В чем дело, ребята из мастерской на Беговой, у жестяных гаражей примыкающих к железнодорожным путям Белорусской линии, толком объяснить не умели. Они тыкали пальцами в разобранный мотор и бубнили что-то про бензокран, нарезку на цилиндре и обогащенную смесь. В конце концов, запудрив основательно голову, они меня обнадежили, посоветовав, чтобы я нa него раньше, как на ноябрьские праздники, не рассчитывал.
А может чуть позже.
Беда в том, что наши запчасти к этим фашистским штуковинам совсем не годятся. Есть умельцы, которые в случае нужды могут подогнать что - нибудь от Урала, от Ижа или худой конец от Явы—хотя запчасти к Яве и сами на вес золота. Короче, тут подточить, там наварить у нас умеют. Однако и ездил бы потом мой Цюндапп соответственно.
Этот вариант сами же умельцы советовали придержать в запасе. На крайний пожарный случай.
Тем временем механику Мише человек с толкучки, энтузиаст разного рода трофейной техники, обещал найти нужную деталь в оригинале, аж Цюндапповскую. Но на вопрос когда—и самое главное за сколько—Миша только руками разводил и предлагал мне спросить его чего-нибудь полегче.
По утрам, между тем, уже начинало подмораживать. Серый иней поблескивал на газоне перед домом, за лето изрядно вытоптанном игравшей на нем целыми днями в футбол мелюзгой, в жухлой траве по бордюру и в желтеющей листве. С тех пор, как начался сентябрь, в одной рубашке на работу уже стало зябко ходить. Так что если ехать за город, чтобы по-человечески провести день на лоне природы, нужно было собираться буквально на днях не теряя времени. Не до ноябрьских же ждать праздников, в самом деле, когда уже и снег может выпасть.
«Ты как думаешь, Антонина Ивановна?» спросил я Тоську. «Поедем или нет?»
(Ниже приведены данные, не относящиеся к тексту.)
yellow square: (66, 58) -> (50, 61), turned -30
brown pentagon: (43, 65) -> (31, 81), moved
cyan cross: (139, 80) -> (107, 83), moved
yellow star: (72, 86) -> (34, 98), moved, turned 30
«Поедем конечно, дядя Матюшкин,» ответил за нее ее Севка.
Еще в начале лета, когда мы с Тоськой к нему на родительский день в пионерлагерь приезжали, я обещал ему взять из на Оку порыбачить. Я там неплохое местечко знал.
«На Оку что-ли, Севка?»
«Куда ж еще, дядя Матюшкин? Вы же еще летом обещались.»
«Туда, Севка, без мотоцикла больше двух часов дороги. Сначала электричкой до Серпухова, а там еще на автобусе трястись.»
Это я Севке говорю, а сам на Тоську поглядываю. Как она решит, так и будет.
«Ну так и что, что без мотоцикла? Хоть бы и электричкой,» не унимается Севка.
«А то,» говорю, «что надо будет затемно выезжать. А у мамки твоей один день всего в неделю свободный, чтобы выспаться как следует.»
«Так вы же еще летом обещались, дядя Матюшкин.»
«Ну и что с того, что обещался? Обещанного сам, брат, знаешь сколько годков ждут.»
Так вот мы с Севкой болтаем, а сам я все на Тоську гляжу. Как она порешит, так и будет. Она хмурится-- жалко ей в воскресенье ни свет ни заря вставать. Но Севку ей и того жальче. Пацан тоже на свежем воздухе почти не бывает. Не вечно же ему по дворам и задворкам в выходные околачиваться, брюки от школьной формы на гвоздях драть.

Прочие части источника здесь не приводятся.